Instructions to follow >> What lines of the data below hold the string "بالعناصر"? Copy each one.
──────── Supplied entries
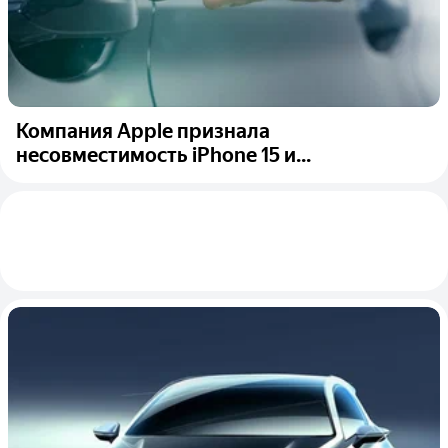
Компания Apple признала
несовместимость iPhone 15 и...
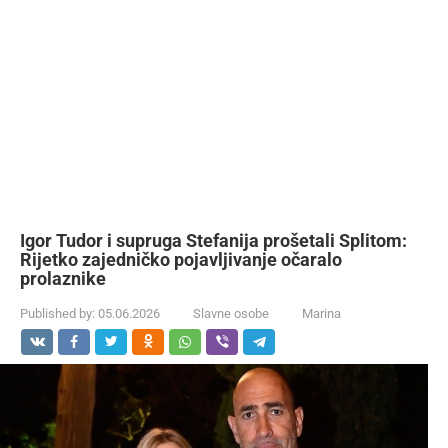
Igor Tudor i supruga Stefanija prošetali Splitom:
Rijetko zajedničko pojavljivanje očaralo
prolaznike
Published by:
05.06.2026
Slavne osobe
Marina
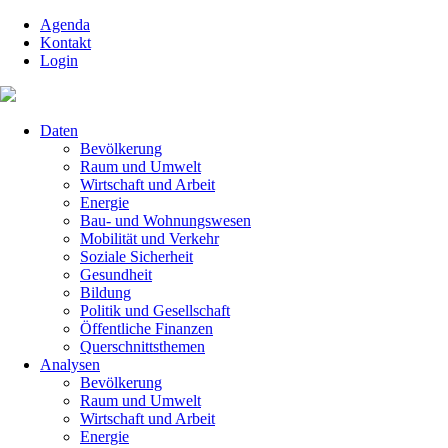
Navigation
Agenda
überspringen
Kontakt
Login
Navigation
Daten
überspringen
Bevölkerung
Raum und Umwelt
Wirtschaft und Arbeit
Energie
Bau- und Wohnungswesen
Mobilität und Verkehr
Soziale Sicherheit
Gesundheit
Bildung
Politik und Gesellschaft
Öffentliche Finanzen
Querschnittsthemen
Analysen
Bevölkerung
Raum und Umwelt
Wirtschaft und Arbeit
Energie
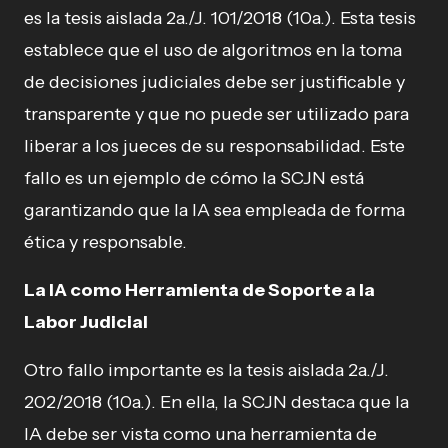
es la tesis aislada 2a./J. 101/2018 (10a.). Esta tesis
establece que el uso de algoritmos en la toma
de decisiones judiciales debe ser justificable y
transparente y que no puede ser utilizado para
liberar a los jueces de su responsabilidad. Este
fallo es un ejemplo de cómo la SCJN está
garantizando que la IA sea empleada de forma
ética y responsable.
La IA como Herramienta de Soporte a la
Labor Judicial
Otro fallo importante es la tesis aislada 2a./J.
202/2018 (10a.). En ella, la SCJN destaca que la
IA debe ser vista como una herramienta de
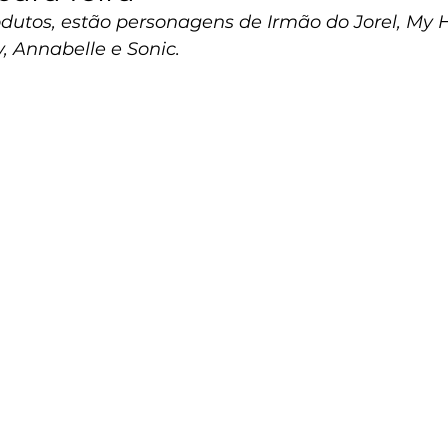
odutos, estão personagens de Irmão do Jorel, My 
 Annabelle e Sonic.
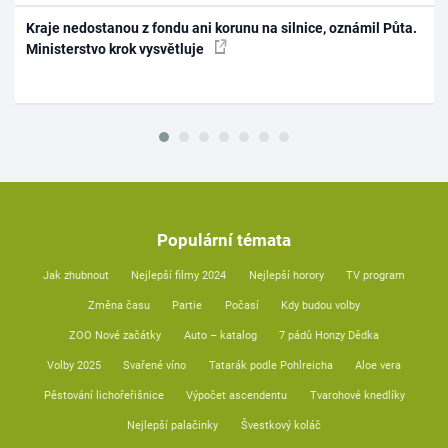
Kraje nedostanou z fondu ani korunu na silnice, oznámil Půta.
Ministerstvo krok vysvětluje
Populární témata
Jak zhubnout
Nejlepší filmy 2024
Nejlepší horory
TV program
Změna času
Partie
Počasí
Kdy budou volby
ZOO Nové začátky
Auto – katalog
7 pádů Honzy Dědka
Volby 2025
Svařené víno
Tatarák podle Pohlreicha
Aloe vera
Pěstování lichořeřišnice
Výpočet ascendentu
Tvarohové knedlíky
Nejlepší palačinky
Švestkový koláč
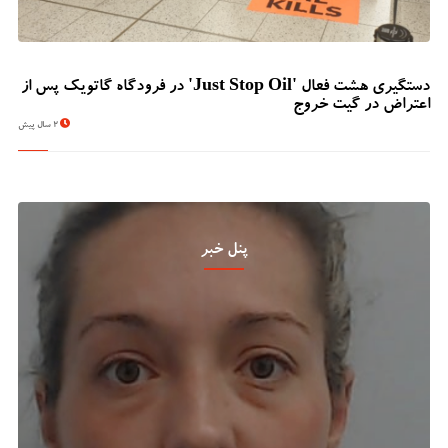
دستگیری هشت فعال 'Just Stop Oil' در فرودگاه گاتویک پس از
اعتراض در گیت خروج
2 سال پیش
پنل خبر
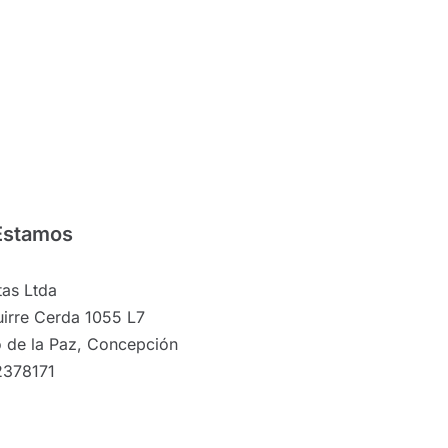
Estamos
as Ltda
irre Cerda 1055 L7
 de la Paz, Concepción
2378171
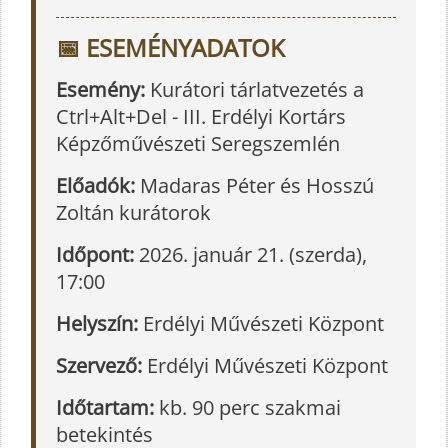
📅 ESEMÉNYADATOK
Esemény:
Kurátori tárlatvezetés a
Ctrl+Alt+Del - III. Erdélyi Kortárs
Képzőművészeti Seregszemlén
Előadók:
Madaras Péter és Hosszú
Zoltán kurátorok
Időpont:
2026. január 21. (szerda),
17:00
Helyszín:
Erdélyi Művészeti Központ
Szervező:
Erdélyi Művészeti Központ
Időtartam:
kb. 90 perc szakmai
betekintés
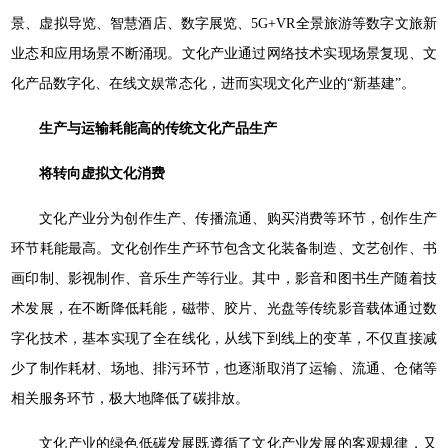
景、虚拟导览、智慧酒店、数字展览、5G+VR全景旅游等数字文旅新
业态和应用场景不断涌现。文化产业通过网络技术实现场景复现、文
化产品数字化、在线文娱常态化，进而实现文化产业的“新基建”。
生产与运输耗能高的传统文化产品生产
将转向虚拟文化消费
文化产业分为创作生产、传播流通、购买消费等环节，创作生产
环节耗能最高。文化创作生产环节包含文化装备制造、文艺创作、书
画印制、影视制作、音乐生产等行业。其中，影音和图书生产随着技
术发展，在不断降低耗能，磁带、胶片、光盘等传统影音载体通过数
字化技术，基本实现了全在线化，从线下到线上的变革，不仅直接减
少了制作耗材、场地、排污环节，也逐渐取消了运输、流通、仓储等
相关服务环节，极大地降低了碳排放。
文化产业的绿色低碳发展既遵循了文化产业发展的客观规律，又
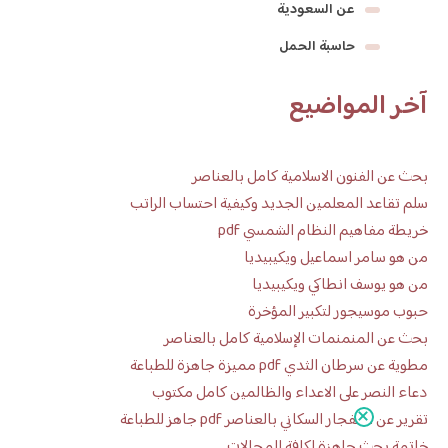
عن السعودية
حاسبة الحمل
آخر المواضيع
بحث عن الفنون الاسلامية كامل بالعناصر
سلم تقاعد المعلمين الجديد وكيفية احتساب الراتب
خريطة مفاهيم النظام الشمسي pdf
من هو سامر اسماعيل ويكيبيديا
من هو يوسف انطاكي ويكيبيديا
حبوب موسيجور لتكبير المؤخرة
بحث عن المنمنمات الإسلامية كامل بالعناصر
مطوية عن سرطان الثدي pdf مميزة جاهزة للطباعة
دعاء النصر على الاعداء والظالمين كامل مكتوب
تقرير عن الانفجار السكاني بالعناصر pdf جاهز للطباعة
خاتمة بحث جاهزة لكافة المجالات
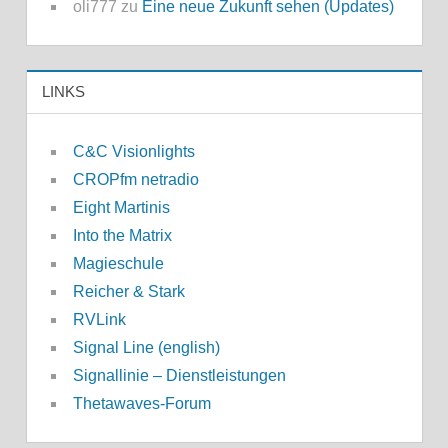
oli777
zu
Eine neue Zukunft sehen (Updates)
LINKS
C&C Visionlights
CROPfm netradio
Eight Martinis
Into the Matrix
Magieschule
Reicher & Stark
RVLink
Signal Line (english)
Signallinie – Dienstleistungen
Thetawaves-Forum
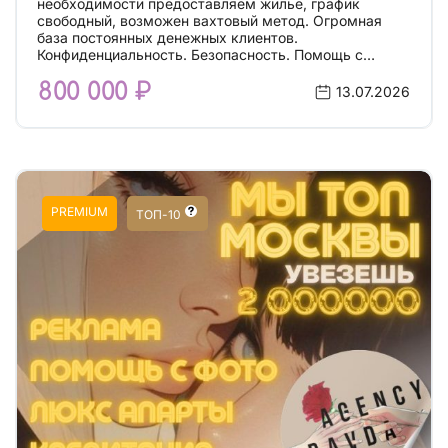
необходимости предоставляем жилье, график
свободный, возможен вахтовый метод. Огромная
база постоянных денежных клиентов.
Конфиденциальность. Безопасность. Помощь с
проездом. Допы и чай естественно тоже полностью
800 000 ₽
ваши. Деньги после каждой смены. Без штрафов,
13.07.2026
вычетов и удержаний! От вас требуется ухоженный
внешний вид, коммуникабельность, желание
взаимодействовать и зарабатывать.
PREMIUM
ТОП-10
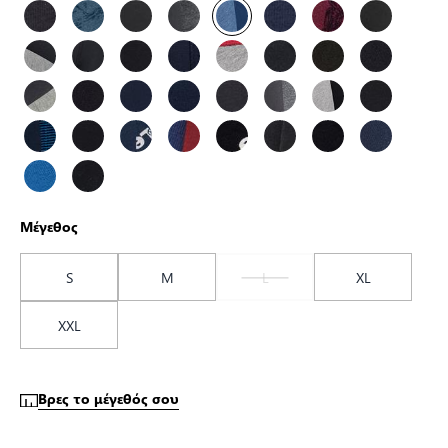
Μέγεθος
S
M
L
XL
XXL
Βρες το μέγεθός σου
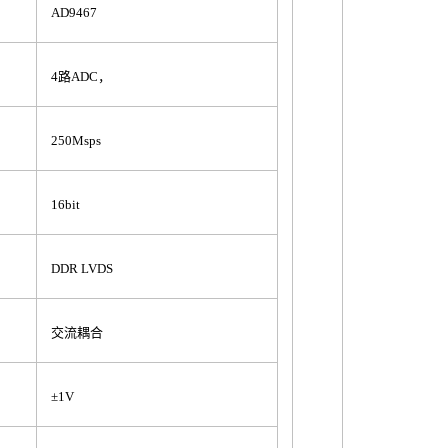
AD9467
4路ADC，
250Msps
16bit
DDR LVDS
交流耦合
±1V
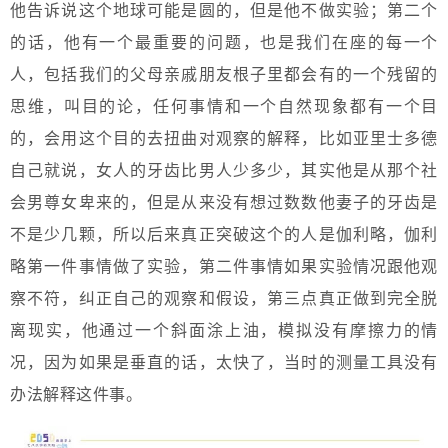
他告诉说这个地球可能是圆的，但是他不做实验；第二个
的话，他有一个最重要的问题，也是我们在座的每一个
人，包括我们的父母亲戚朋友根子里都会有的一个残留的
思维，叫目的论，任何事情和一个自然现象都有一个目
的，会用这个目的去扭曲对观察的解释，比如亚里士多德
自己就说，女人的牙齿比男人少多少，其实他是从那个社
会男尊女卑来的，但是从来没有想过数数他妻子的牙齿是
不是少几颗，所以后来真正突破这个的人是伽利略，伽利
略第一件事情做了实验，第二件事情如果实验情况跟他观
察不符，纠正自己的观察和假设，第三点真正做到完全脱
离现实，他通过一个斜面涂上油，模拟没有摩擦力的情
况，因为如果是垂直的话，太快了，当时的测量工具没有
办法解释这件事。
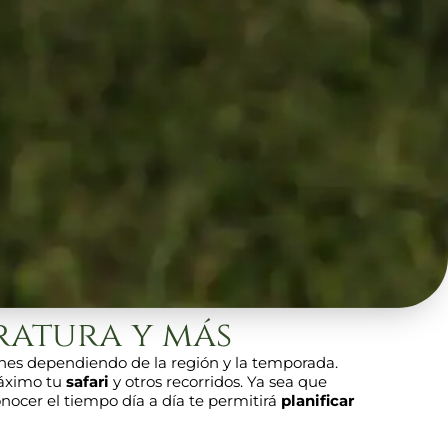
ratura y más
ones dependiendo de la región y la temporada.
máximo tu
safari
y otros recorridos. Ya sea que
 conocer el tiempo día a día te permitirá
planificar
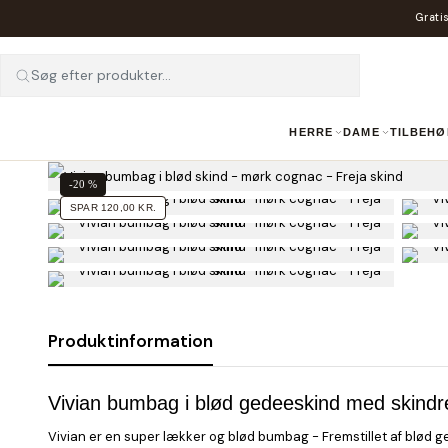
Gratis
Søg efter produkter...
HERRE
DAME
TILBEHØ
-20 %
SPAR 120,00 KR.
Produktinformation
Vivian bumbag i blød gedeeskind med skind
Vivian er en super lækker og blød bumbag - Fremstillet af blød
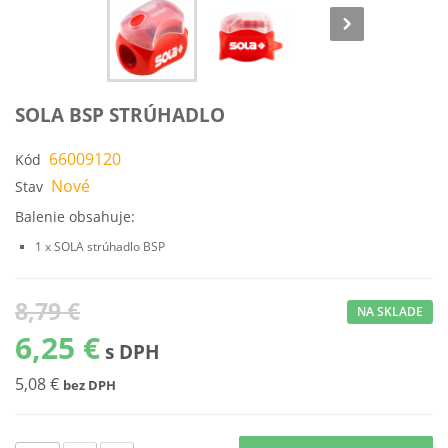
SOLA BSP STRÚHADLO
66009120
Kód
Nové
Stav
Balenie obsahuje:
1 x SOLA strúhadlo BSP
8,79 €
NA SKLADE
6,25 €
s DPH
5,08 €
bez DPH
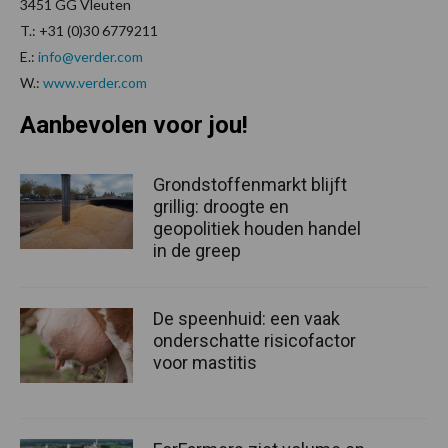
3451 GG Vleuten
T.: +31 (0)30 6779211
E.:
info@verder.com
W.:
www.verder.com
Aanbevolen voor jou!
Grondstoffenmarkt blijft
grillig: droogte en
geopolitiek houden handel
in de greep
De speenhuid: een vaak
onderschatte risicofactor
voor mastitis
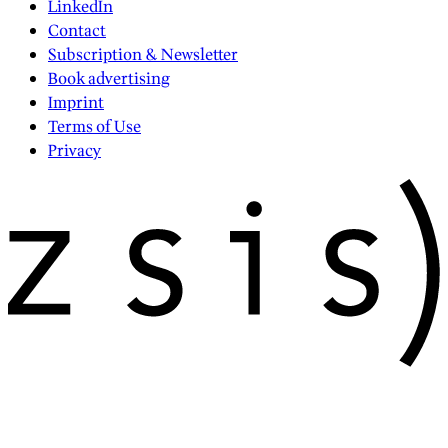
LinkedIn
Contact
Subscription & Newsletter
Book advertising
Imprint
Terms of Use
Privacy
────────────────
Result for this exercise >>
بحث عن الفنون الاسلامية كامل بالعناصر
بحث عن المنمنمات الإسلامية كامل بالعناصر
تقرير عن الانفجار السكاني بالعناصر pdf جاهز للطباعة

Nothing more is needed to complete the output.